There were 161 infants enrolled in the extended prophylaxis arm who became infected in utero: 79 in the NVP-only arm and 82 in the NVP plus ZDV arm. Plasma was available for 105 of these infants and genotyping was obtained for 88 (83.8%): 43 infants in the NVP arm and 45 infants in the NVP plus ZDV arm. Infant prophylaxis was stopped at a median of six weeks. All 88 infants had HIV subtype C.

The proportion of these 88 infants with one or more NVP resistance mutations detected in the 14-week sample was lower in the extended NVP plus ZDV arm than in the extended NVP arm (62.2% vs. 86.0%; P=0.015). This association remained after controlling for infant age when prophylaxis was discontinued, median maternal pre-NVP viral load, and administration of maternal single-dose NVP (odds ratio [OR] 4.76, 95% confidence interval (CI): 1.48-15.3, P=0.01). None of these variables were significantly associated with resistance.

Reduced risk of NVP resistance was observed in the subgroup of infants with extended NVP plus ZDV whose prophylaxis was stopped by six weeks (54.5% for extended NVP plus ZDV vs. 85.7% for extended NVP, P=0.007). Reduced risk was not seen in the subgroup of infants whose prophylaxis was continued after six weeks (83.3% for extended NVP plus ZDV vs. 87.5 for extended NVP, P=1.00).

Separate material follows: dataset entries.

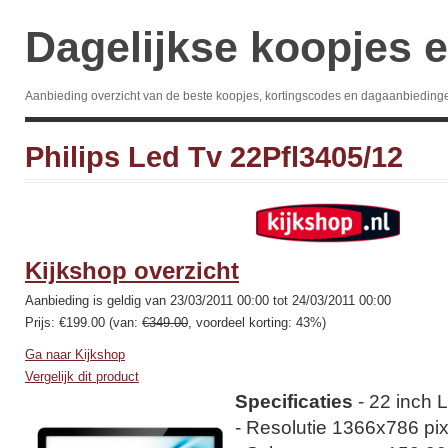
Dagelijkse koopjes e
Aanbieding overzicht van de beste koopjes, kortingscodes en dagaanbieding
Philips Led Tv 22Pfl3405/12
Kijkshop overzicht
Aanbieding is geldig van 23/03/2011 00:00 tot 24/03/2011 00:00
Prijs: €199.00 (van:
€349.00
, voordeel korting: 43%)
Ga naar Kijkshop
Vergelijk dit product
Specificaties
- 22 inch 
- Resolutie 1366x786 pix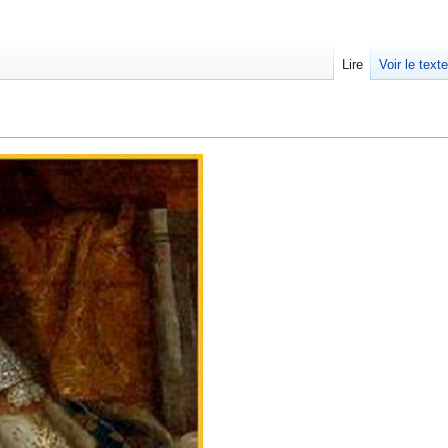
Lire
Voir le text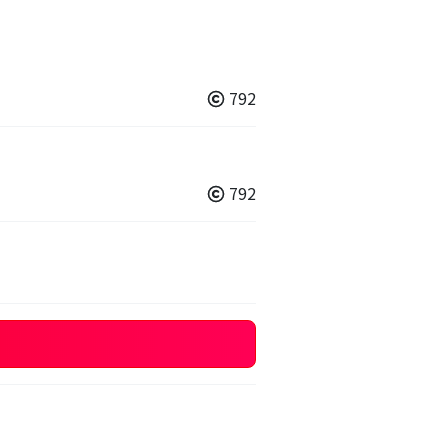
792
792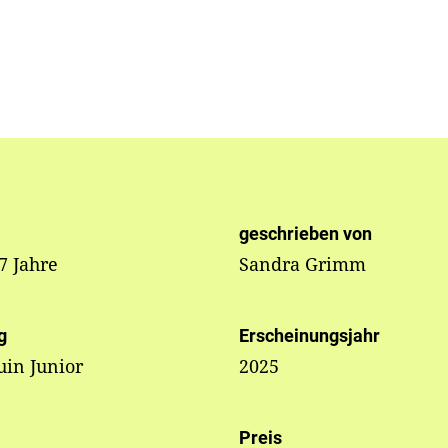
geschrieben von
 7 Jahre
Sandra Grimm
g
Erscheinungsjahr
in Junior
2025
Preis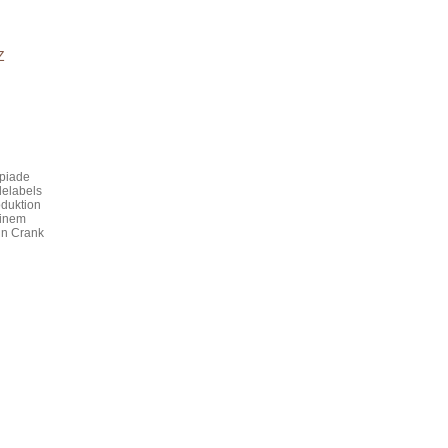
Z
mpiade
delabels
oduktion
einem
 in Crank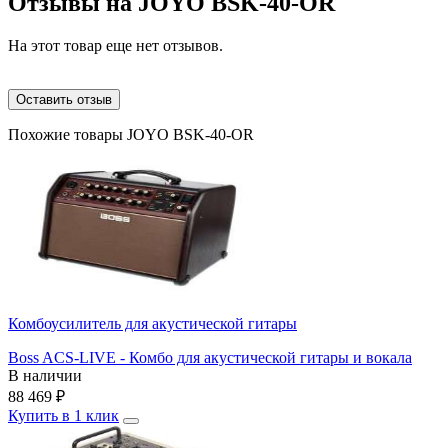
Отзывы на
JOYO BSK-40-OR
На этот товар еще нет отзывов.
Оставить отзыв
Похожие товары JOYO BSK-40-OR
Комбоусилитель для акустической гитары
Boss ACS-LIVE - Комбо для акустической гитары и вокала
В наличии
88 469
₽
Купить в 1 клик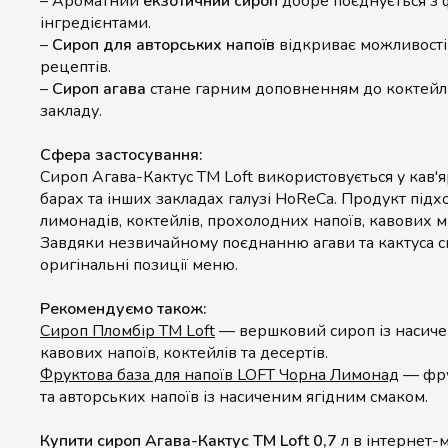
– Ароматний
екзотичний сироп
добре поєднується з
інгредієнтами.
–
Сироп для авторських напоїв
відкриває можливості
рецептів.
–
Сироп агава
стане гарним доповненням до коктейль
закладу.
Сфера застосування:
Сироп Агава-Кактус ТМ Loft використовується у кав'я
барах та інших закладах галузі HoReCa. Продукт під
лимонадів, коктейлів, прохолодних напоїв, кавових мі
Завдяки незвичайному поєднанню агави та кактуса 
оригінальні позиції меню.
Рекомендуємо також:
Сироп Пломбір ТМ Loft
— вершковий сироп із насиче
кавових напоїв, коктейлів та десертів.
Фруктова база для напоїв LOFT Чорна Лимонад
— фру
та авторських напоїв із насиченим ягідним смаком.
Купити сироп Агава-Кактус ТМ Loft 0,7
л в інтернет-м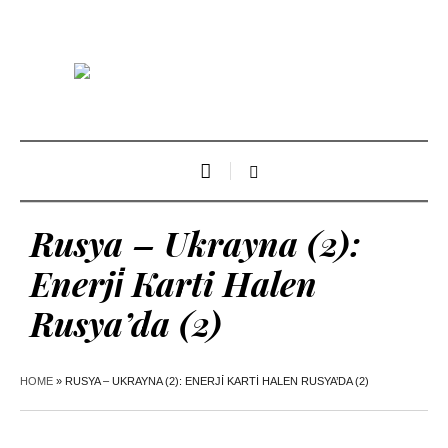
Rusya – Ukrayna (2):
Enerji̇ Karti Halen
Rusya’da (2)
HOME
»
RUSYA – UKRAYNA (2): ENERJİ KARTI HALEN RUSYA’DA (2)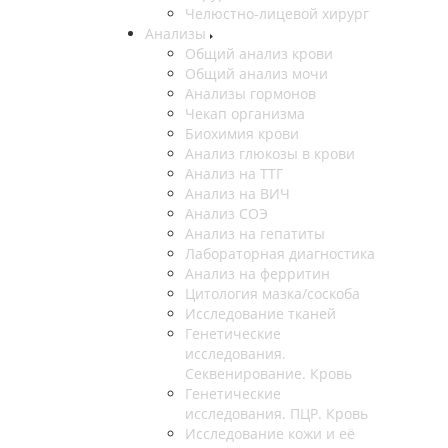
Челюстно-лицевой хирург
Анализы
Общий анализ крови
Общий анализ мочи
Анализы гормонов
Чекап организма
Биохимия крови
Анализ глюкозы в крови
Анализ на ТТГ
Анализ на ВИЧ
Анализ СОЭ
Анализ на гепатиты
Лабораторная диагностика
Анализ на ферритин
Цитология мазка/соскоба
Исследование тканей
Генетические
исследования.
Секвенирование. Кровь
Генетические
исследования. ПЦР. Кровь
Исследование кожи и её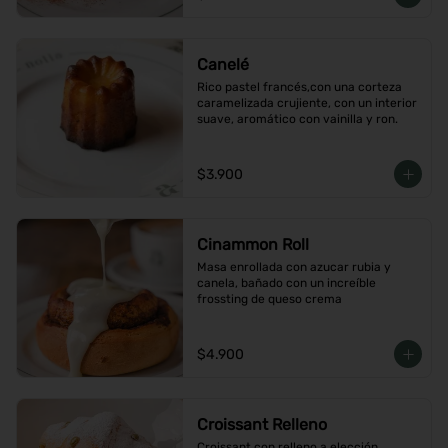
Canelé
Rico pastel francés,con una corteza 
caramelizada crujiente, con un interior 
suave, aromático con vainilla y ron.
$3.900
Cinammon Roll
Masa enrollada con azucar rubia y 
canela, bañado con un increíble 
frossting de queso crema
$4.900
Croissant Relleno
Croissant con relleno a elección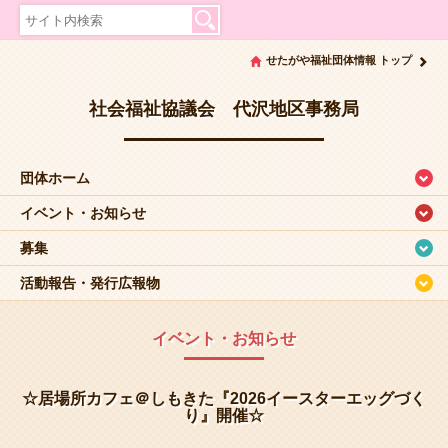
せたがや福祉団体情報 トップ
社会福祉協議会 代沢地区事務局
団体ホーム
イベント・お知らせ
募集
活動報告・発行広報物
イベント・お知らせ
☆居場所カフェ＠しもきた『2026イースターエッグづく
り』開催☆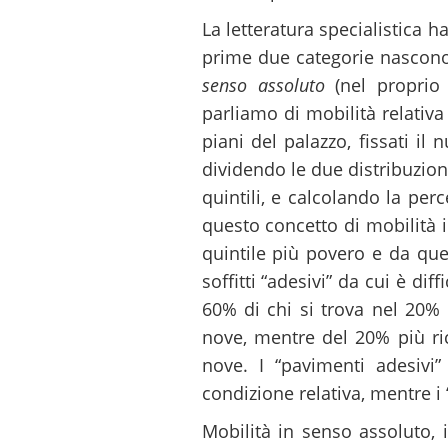
La letteratura specialistica h
prime due categorie nascono 
senso assoluto
(nel proprio 
parliamo di mobilità relativa
piani del palazzo, fissati il
dividendo le due distribuzion
quintili, e calcolando la per
questo concetto di mobilità i
quintile più povero e da que
soffitti “adesivi” da cui è dif
60% di chi si trova nel 20%
nove, mentre del 20% più ric
nove. I “pavimenti adesivi
condizione relativa, mentre i 
Mobilità in senso assoluto, 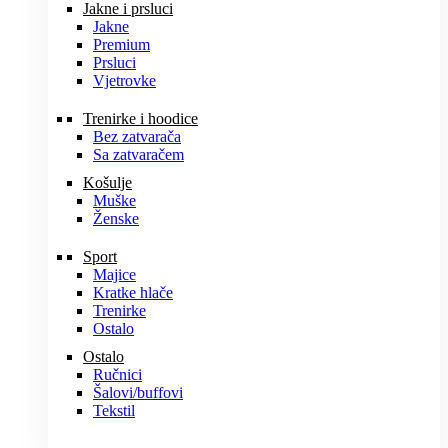
Jakne i prsluci
Jakne
Premium
Prsluci
Vjetrovke
Trenirke i hoodice
Bez zatvarača
Sa zatvaračem
Košulje
Muške
Ženske
Sport
Majice
Kratke hlače
Trenirke
Ostalo
Ostalo
Ručnici
Šalovi/buffovi
Tekstil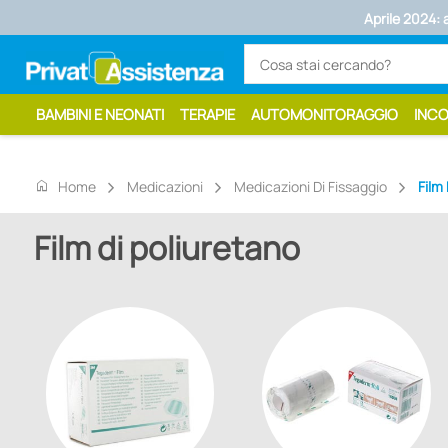
Aprile 2024: 
BAMBINI E NEONATI
TERAPIE
AUTOMONITORAGGIO
INC
home
Home
Medicazioni
Medicazioni Di Fissaggio
Film
Film di poliuretano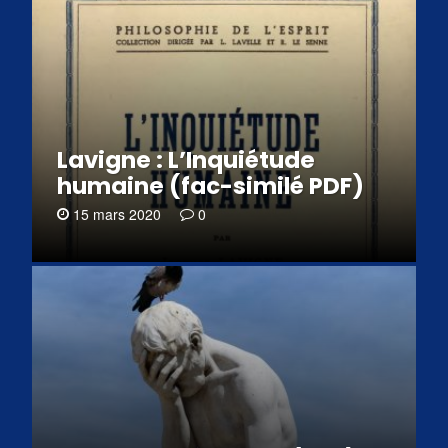
Lavigne : L’Inquiétude
humaine (fac-similé PDF)
15 mars 2020
0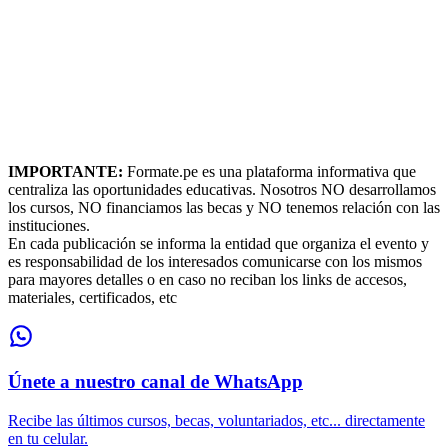
IMPORTANTE:
Formate.pe es una plataforma informativa que
centraliza las oportunidades educativas. Nosotros NO desarrollamos
los cursos, NO financiamos las becas y NO tenemos relación con las
instituciones.
En cada publicación se informa la entidad que organiza el evento y
es responsabilidad de los interesados comunicarse con los mismos
para mayores detalles o en caso no reciban los links de accesos,
materiales, certificados, etc
Únete a nuestro canal de WhatsApp
Recibe las últimos cursos, becas, voluntariados, etc... directamente
en tu celular.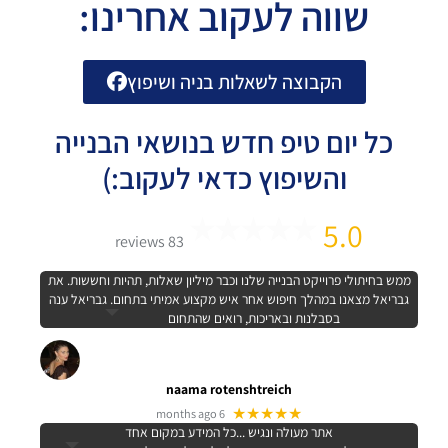
שווה לעקוב אחרינו:
הקבוצה לשאלות בניה ושיפוץ
כל יום טיפ חדש בנושאי הבנייה
והשיפוץ כדאי לעקוב:)
5.0
83 reviews
ממש בחיתולי פרוייקט הבנייה שלנו וכבר מיליון שאלות, תהיות וחששות. את
גבריאל מצאנו במהלך חיפוש אחר איש מקצוע אמיתי בתחום. גבריאל ענה
בסבלנות ובאריכות, רואים שהתחום
naama rotenshtreich
★★★★★
6 months ago
אתר מעולה ונגיש ...כל המידע במקום אחד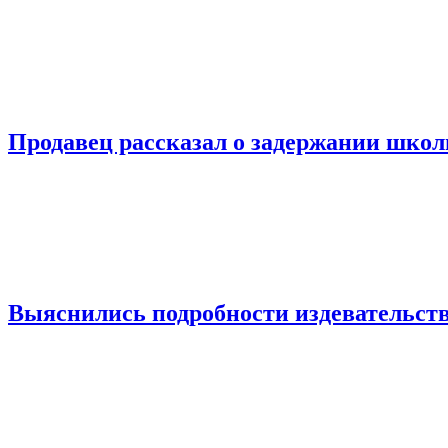
Продавец рассказал о задержании шко
Выяснились подробности издевательств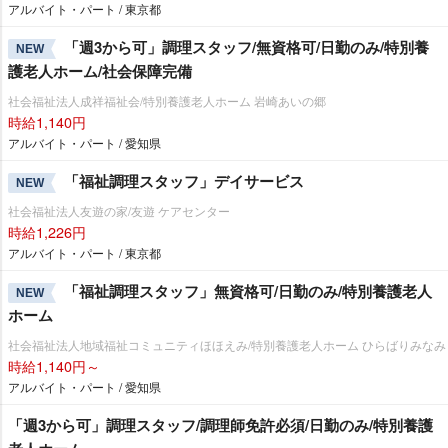
アルバイト・パート / 東京都
「週3から可」調理スタッフ/無資格可/日勤のみ/特別養
NEW
護老人ホーム/社会保障完備
社会福祉法人成祥福祉会/特別養護老人ホーム 岩崎あいの郷
時給1,140円
アルバイト・パート / 愛知県
「福祉調理スタッフ」デイサービス
NEW
社会福祉法人友遊の家/友遊 ケアセンター
時給1,226円
アルバイト・パート / 東京都
「福祉調理スタッフ」無資格可/日勤のみ/特別養護老人
NEW
ホーム
社会福祉法人地域福祉コミュニティほほえみ/特別養護老人ホーム ひらばりみなみ
時給1,140円～
アルバイト・パート / 愛知県
「週3から可」調理スタッフ/調理師免許必須/日勤のみ/特別養護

None of the infants had ZDV resistance detected in the 14-week sample, consistent with the high genetic threshold for ZDV resistance.(3) However, two infants in the extended NVP arm and one infant in the extended NVP plus ZDV arm had one or more mutations associated with resistance to other nucleoside reverse transcriptase inhibitors. The mothers of these infants had initiated highly active antiretroviral therapy (HAART) for their own health prior to the 14-week visit.

Conclusions

Adding ZDV to extended NVP prophylaxis significantly reduces the risk of developing NVP resistance at 14 weeks if NVP was stopped at six weeks.

Quality Rating

This was a very good study. The data come from a well-designed and -conducted randomized clinical trial.

Programmatic Implications

This study highlights the importance of diagnosing HIV infection among exposed infants as close to the time of delivery as possible. It recommends continuing to closely monitor infants so prophylaxis can be discontinued as soon as infection is detected. These steps may help reduce the rate of NVP resistance among infants. It appears that the addition of ZDV to extended NVP prophylaxis may also contribute to reduced risk of developing NVP resistance. These factors should be considered in programs for preventing mother-to-child transmission.

References

  1. Six week Extended-Dose Nevirapine (SWEN) Study Team. Extended-dose nevirapine to 6 weeks of age for infants to prevent HIV transmission via breastfeeding in Ethiopia, India, and Uganda: an analysis of three randomised controlled trials. Lancet 2008;372:300-13.
  2. Kumwenda NI, Hoover DR, Mofenson LM, et al. Extended antiretroviral prophylaxis to reduce breast-milk HIV-1 transmission. N Engl J Med 2008;359:119-29.
  3. Church JD, Mwatha A, Bagenda D, et al. In utero HIV infection is associated with an increased risk of nevirapine resistance in Ugandan infants who were exposed to perinatal single dose nevirapine. AIDS Res Hum Retroviruses 2009;25:673-7.